Based on https://github.com/spcl/ncc
ncc
(Neural Code Comprehension) is a general Machine Learning technique to learn semantics from raw code in virtually any programming language. It relies on inst2vec
, an embedding space and graph representation of LLVM IR statements and their context.
- GNU / Linux or Mac OS
- Python (3.6.5)
- Packages from requirements.txt
- wine
- ida7.2 (installed in wine and configured using manual from scripts/ida_setup.txt)
- mcsema
- llvm-dis
By default, inst2vec
will be trained on publicly available code. Some additional datasets are available on demand and you may add them manually to the training data. For more information on how to do this as well as on the datasets in general, see datasets.
$ python train_inst2vec.py --helpfull # to see the full list of options
$ python train_inst2vec.py \
> # --context_width ... (default: 2)
> # --data ... (default: data/, automatically generated one. You may provide your own)
Alternatively, you may skip this step and use pre-trained embeddings.
$ python train_inst2vec.py \
> --embeddings_file ... (path to the embeddings p-file to evaluate)
> --vocabulary_folder ... (path to the associated vocabulary folder)
Algorithm classification
Task: Classify applications into 104 classes given their raw code.
Code and classes provided by https://sites.google.com/site/treebasedcnn/ (see Convolutional neural networks over tree structures for programming language processing)
Train:
$ python train_task_classifyapp.py --helpfull # to see the full list of options
$ python train_task_classifyapp.py --input_data task/classifyapp --out task/classifyapp \
--maxlen 0 --model_name NCC_classifyapp --inference=False
Works only on linux(x64), don't move this script to directory where exist not empty subdirectory with name tmp. Before run replace path below in file script.sh: ida_path - path to ida64.exe llvm-dis - path to llvm-dis mcsema-lift - path to mcsema-lift app - path to folder with train_task_classifyapp.py
Run:
$ ./script.sh path-to-elf
Works only on linux(x64). Download dataset from https://sites.google.com/site/treebasedcnn/, unpack it.
Replace parameters values and run:
$ python scripts/compile_data.py --ir_per_file count_of_files --num_samples count_of_samples \
--num_threads 8 --dataset_path path_to_dataset --ida_path path_to_ida \
--llvm_dis path_to_llvm_dis --mcsema_lift path_to_mcsema_lift
Where count_of_files - Number of .ll files generated per input with random choice of optimization level count_of_samples - Number samples choicen from source per class
Splitted dataset appears in current directory.

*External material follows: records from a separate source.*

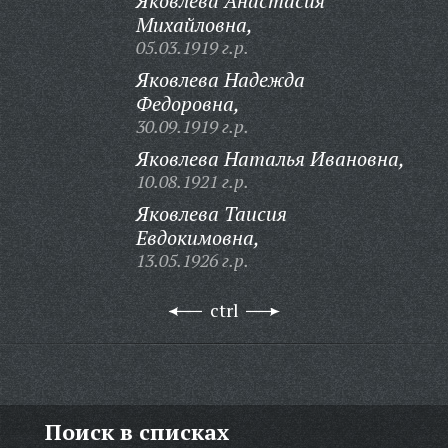
Яковлева Анастасия
Михайловна,
05.03.1919 г.р.
Яковлева Надежда
Федоровна,
30.09.1919 г.р.
Яковлева Наталья Ивановна,
10.08.1921 г.р.
Яковлева Таисия
Евдокимовна,
13.05.1926 г.р.
ctrl
Поиск в списках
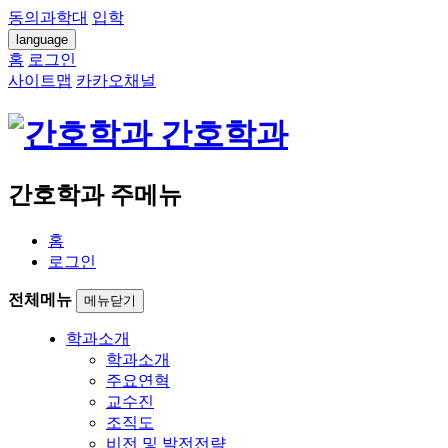
동의과학대
입학
language
홈
로그인
사이트맵
카카오채널
간호학과
간호학과 주메뉴
홈
로그인
전체메뉴
메뉴닫기
학과소개
학과소개
주요연혁
교수진
조직도
비전 및 발전전략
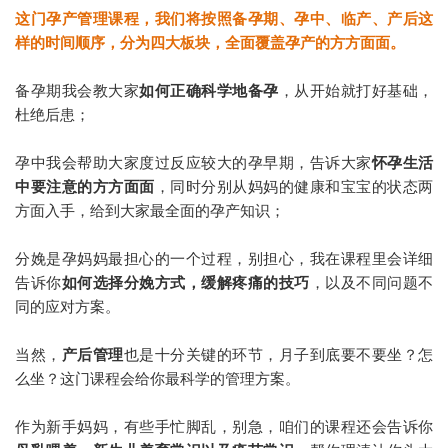
这门孕产管理课程，我们将按照备孕期、孕中、临产、产后这
样的时间顺序，分为四大板块，全面覆盖孕产的方方面面。
备孕期我会教大家
如何正确科学地备孕
，从开始就打好基础，
杜绝后患；
孕中我会帮助大家度过反应较大的孕早期，告诉大家
怀孕生活
中要注意的方方面面
，同时分别从妈妈的健康和宝宝的状态两
方面入手，给到大家最全面的孕产知识；
分娩是孕妈妈最担心的一个过程，别担心，我在课程里会详细
告诉你
如何选择分娩方式，缓解疼痛的技巧
，以及不同问题不
同的应对方案。
当然，
产后管理
也是十分关键的环节，月子到底要不要坐？怎
么坐？这门课程会给你最科学的管理方案。
作为新手妈妈，有些手忙脚乱，别急，咱们的课程还会告诉你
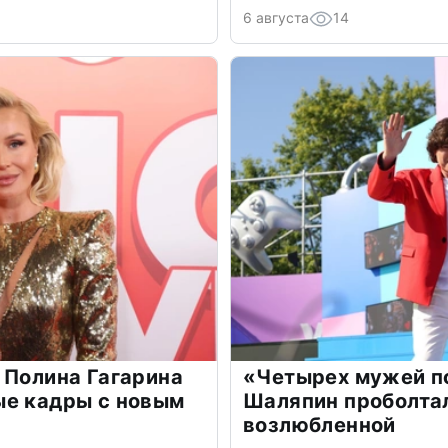
6 августа
14
 Полина Гагарина
«Четырех мужей п
ые кадры с новым
Шаляпин проболтал
возлюбленной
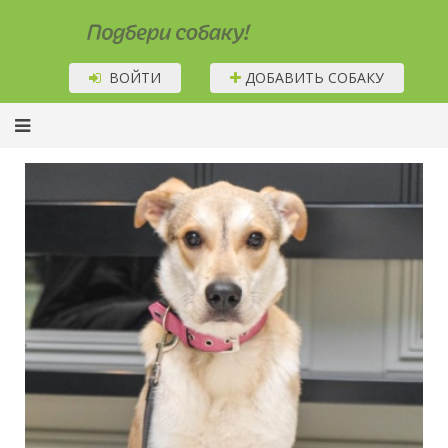
Подбери собаку!
ВОЙТИ
ДОБАВИТЬ СОБАКУ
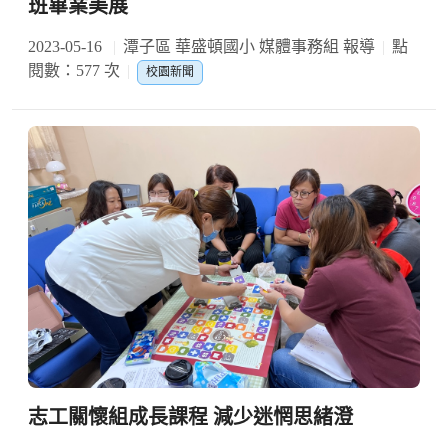
班畢業美展
2023-05-16
潭子區 華盛頓國小 媒體事務組 報導
點
閱數：577 次
校園新聞
志工關懷組成長課程 減少迷惘思緒澄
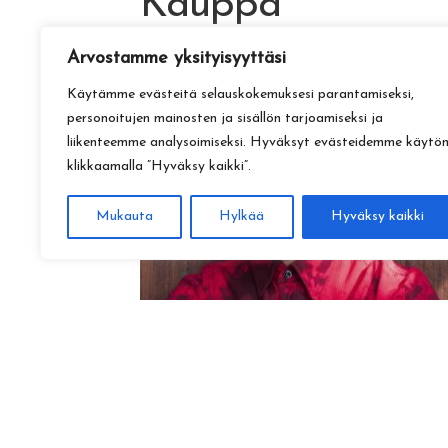
Kauppa
Arvostamme yksityisyyttäsi
Käytämme evästeitä selauskokemuksesi parantamiseksi,
personoitujen mainosten ja sisällön tarjoamiseksi ja
liikenteemme analysoimiseksi. Hyväksyt evästeidemme käytö
klikkaamalla ”Hyväksy kaikki”.
Mukauta
Hylkää
Hyväksy kaikki
Amadeus Lundberg:
Hopeinen kuu ke 28.10. klo 17
15,00
€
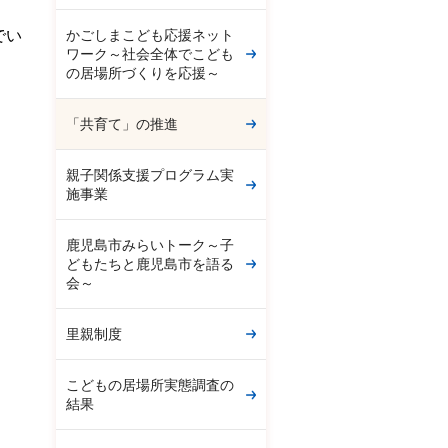
でい
かごしまこども応援ネット
ワーク～社会全体でこども
の居場所づくりを応援～
「共育て」の推進
親子関係支援プログラム実
施事業
鹿児島市みらいトーク～子
どもたちと鹿児島市を語る
会～
里親制度
こどもの居場所実態調査の
結果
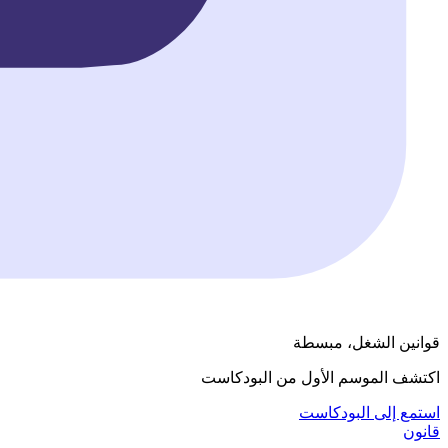
قوانين الشغل، مبسطة
اكتشف الموسم الأول من البودكاست
استمع إلى البودكاست
قانون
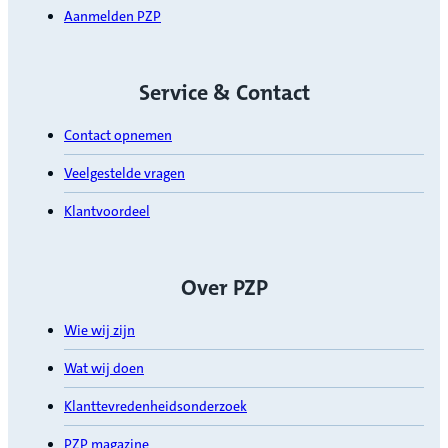
Aanmelden PZP
Service & Contact
Contact opnemen
Veelgestelde vragen
Klantvoordeel
Over PZP
Wie wij zijn
Wat wij doen
Klanttevredenheidsonderzoek
PZP magazine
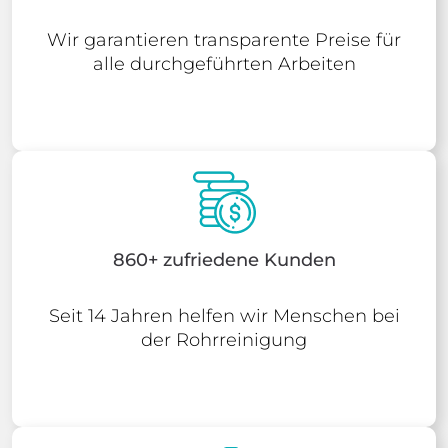
Wir garantieren transparente Preise für
alle durchgeführten Arbeiten
860+ zufriedene Kunden
Seit 14 Jahren helfen wir Menschen bei
der Rohrreinigung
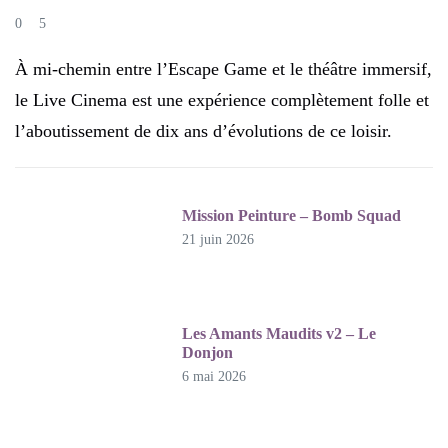
0
5
À mi-chemin entre l’Escape Game et le théâtre immersif,
le Live Cinema est une expérience complètement folle et
l’aboutissement de dix ans d’évolutions de ce loisir.
Mission Peinture – Bomb Squad
21 juin 2026
Les Amants Maudits v2 – Le
Donjon
6 mai 2026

If you want change sizes of partitions, replace parts var initialisation in scripts/split_data.py by your values.
Run:
$ python scripts/split_data.py --path path_to_lifted_dataset
Replace parameters values and run:
$ python scripts/get_function_from_cpp.py --lib_path path_to_clang_library \
--path_in path_to_dataset --path_out path_to_place_names
Replace parameters values and run:
$ python scripts/del_functions.py --path_funcs path_from_previous_step --num_threads 8 \
--path_llvm path_to_lifted_and_splited_dataset
Firstly complete previous step. Put obtained dataset (folders ir_train, ir_val, ir_test) to task/task_classifyapp_lifted.
Train:
$ python train_task_classifyapp.py --input_data task/classifyapp_lifted \
--out task/classifyapp_lifted --maxlen 1100 \
--model_name NCC_classifyapp_lifted --mode train
Where maxlen - max legth of preproccesed sequence in dataset. More then 90% of sequences have length less or equal then 1100. If 0 specified then it computed dynamically, but its high memory and computationally consuming.
Test obtained model:
$ python train_task_classifyapp.py --input_data task/classifyapp_lifted \
--out task/classifyapp_lifted --maxlen 1100 \
--model_name NCC_classifyapp_lifted --mode test
To use obtained model to predict labels for .ll files, put them to inference/ir_test folder and run:
$ python train_task_classifyapp.py --input_data task/classifyapp_lifted \
--out task/classifyapp_lifted --maxlen 1100 \
--model_name NCC_classifyapp_lifted --mode predict --json_file name
Result is file in json fromat will be located in folder inference with specified name.
NCC is published under the New BSD license, see LICENSE.